Social Anxiety Disorder (SAD)
SAD is characterized by a persistent fear of social or performance related situations in which embarrassment could occur. People with SAD experience so much social anxiety in these situations that they commonly avoid them, leading to interference in their daily lives. SAD can lead to high levels of academic and occupational impairment. Situations commonly feared or avoided by individuals with SAD include public speaking (the number one fear in the U.S.), conversations with others, interacting with authority figures, using the telephone, being introduced, reading aloud, participating in class, eating or drinking in front of others, writing in front of others, dating, and social events. SAD may also cause difficulty in using public restrooms due to paruresis or shy bladder (i.e., can not urinate while others present despite a strong urge to).
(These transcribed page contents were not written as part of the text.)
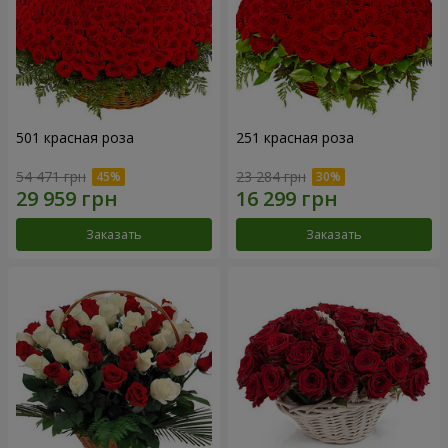
501 красная роза
251 красная роза
54 471 грн
23 284 грн
Заказать
Заказать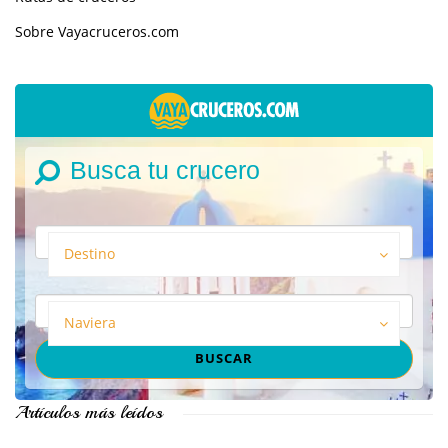
Sobre Vayacruceros.com
Busca tu crucero
Destino
Naviera
Artículos más leídos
There are two subtypes of SAD. The first is called specific. In specific SAD, individuals tend to be relatively comfortable in most social situations, but dread one or a limited number of them. Generalized SAD sufferers fear and avoid a wide range of social situations. Individuals with generalized SAD tend to have a greater level of interference caused by their condition.
SAD affects 13.5% of the U.S. population. It is unclear whether SAD affects more men than women. Research has shown it to be more common in women, however, clinically it may be more common in men. The average age of onset is roughly 15, however, signs of SAD maybe present even in toddlers. Due to these early warning signs many believe that SAD is caused by some, at the present, unknown biological abnormality. There is also evidence that this biological factor may be influenced by environmental factors.
SAD is also very treatable in most cases. Certain anti-anxiety and anti-depressant medications have been found to be helpful in reducing the symptoms of SAD. These medications themselves are rarely enough, and in most cases should be used in combination with therapy.
Cognitive-Behavioral Therapy (CBT) has been found to be effective in reducing SAD symptoms as well. This teaching model trains individuals in skills found to be effective in managing social anxiety and avoidance behaviors. For SAD these skills may include social anxiety monitoring, respiratory control (i.e., slow, controlled breathing), cognitive restructuring (i.e., identify and correct errors in thought), and invivo exposure (i.e., exposure to feared situations). Social skills training may also be necessary. Success rates of roughly 75% have been found using these methods. For some SAD sufferers the most effective and efficient form of treatment may be a combination of medication and CBT.